Moreover, the overdependence on bridges results in severe capital inefficiencies. Per data from Everclear (formerly, Connext), roughly 80% of daily volumes for cross-chain DeFi protocols can be netted. It means users are sending 5x more liquidity through bridges than necessary, thereby paying more for gas, etc.
Defragmenting Web3 with chain abstraction
Arcana’s solution will ensure that users can only focus on the dApp they’re using and the outcome they’re seeking. Be it sending crypto or providing liquidity to AMMs. They don’t need to worry about what chain(s) the app is running on or what native token it’s using.
As Mayur says, “Our offering eliminates friction points by allowing users to simply login with their existing Web2 credentials and have all their Web3 assets readily accessible without any chain hassles.”
Practically, this means users can interact with any dApp on any chain without holding any specific asset or token. Someone with ETH in their wallet can use a Solana or BSC-based dApp and so on.
They’ll even see a unified balance for funds held on various chains and can spend it as they choose, where they choose.
Arcana will thus ease the Web3 user’s journey at every level while serving every app, every chain, and every token type.
Its chain abstraction module will disrupt bridges and unlock native interoperability, leading to better capital efficiency. For example, it’ll eliminate unnecessary bridging transactions by optimally using the destination chain’s liquidity.
Besides solving user and liquidity fragmentation — while optimizing capital efficiency — Arcana’s solution reduces friction for developers.
“Developers can build on any chain that best suits their app’s needs and business interests,” says Mayur.
Notably, however, the framework enabling such defragmentation and UX simplification is highly complex and multi-layered. It implements cutting-edge innovations like state machines to maintain user balances, Distributed Key Generation (DKG) for decentralization, and so on.

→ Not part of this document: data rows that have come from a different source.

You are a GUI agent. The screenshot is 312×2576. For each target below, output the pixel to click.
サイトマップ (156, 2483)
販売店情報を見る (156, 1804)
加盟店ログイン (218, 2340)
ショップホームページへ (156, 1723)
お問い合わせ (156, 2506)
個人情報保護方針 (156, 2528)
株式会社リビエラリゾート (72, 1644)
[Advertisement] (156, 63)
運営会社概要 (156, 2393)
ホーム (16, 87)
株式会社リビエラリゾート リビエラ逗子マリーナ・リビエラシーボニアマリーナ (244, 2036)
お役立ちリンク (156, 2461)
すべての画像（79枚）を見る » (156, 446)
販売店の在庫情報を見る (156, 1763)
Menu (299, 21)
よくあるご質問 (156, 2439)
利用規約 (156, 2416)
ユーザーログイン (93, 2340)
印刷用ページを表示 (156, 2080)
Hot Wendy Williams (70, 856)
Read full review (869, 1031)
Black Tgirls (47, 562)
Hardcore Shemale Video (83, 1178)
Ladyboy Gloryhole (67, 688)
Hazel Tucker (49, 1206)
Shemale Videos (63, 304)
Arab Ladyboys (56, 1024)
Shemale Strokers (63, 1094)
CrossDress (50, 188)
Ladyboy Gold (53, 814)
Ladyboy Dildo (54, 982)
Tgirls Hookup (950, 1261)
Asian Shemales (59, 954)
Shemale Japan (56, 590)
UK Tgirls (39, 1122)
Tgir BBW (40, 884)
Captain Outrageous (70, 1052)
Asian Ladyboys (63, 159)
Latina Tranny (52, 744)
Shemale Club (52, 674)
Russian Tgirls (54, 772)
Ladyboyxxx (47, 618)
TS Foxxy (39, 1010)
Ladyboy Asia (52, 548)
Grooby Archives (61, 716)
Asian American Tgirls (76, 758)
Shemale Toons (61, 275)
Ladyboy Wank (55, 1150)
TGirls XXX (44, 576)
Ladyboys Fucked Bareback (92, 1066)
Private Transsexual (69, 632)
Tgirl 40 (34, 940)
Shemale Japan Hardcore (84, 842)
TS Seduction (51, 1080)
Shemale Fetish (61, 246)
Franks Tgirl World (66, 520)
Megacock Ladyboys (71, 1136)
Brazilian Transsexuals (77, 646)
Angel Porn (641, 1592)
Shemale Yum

That end-users don’t get the slightest whiff of Arcana’s complex L1 architecture — unless they want to and read the open-source docs — is a proof of success. It’s an example for projects aiming to onboard the next one billion users to Web3.
Empowering users and making life better, easier for them is the endgame. The powerful Web3 stack will truly mature when it functions silently under the hood. Arcana is catalyzing this reality with its progressive tools and systems — a user-friendly and seamless Web3 future is coming soon.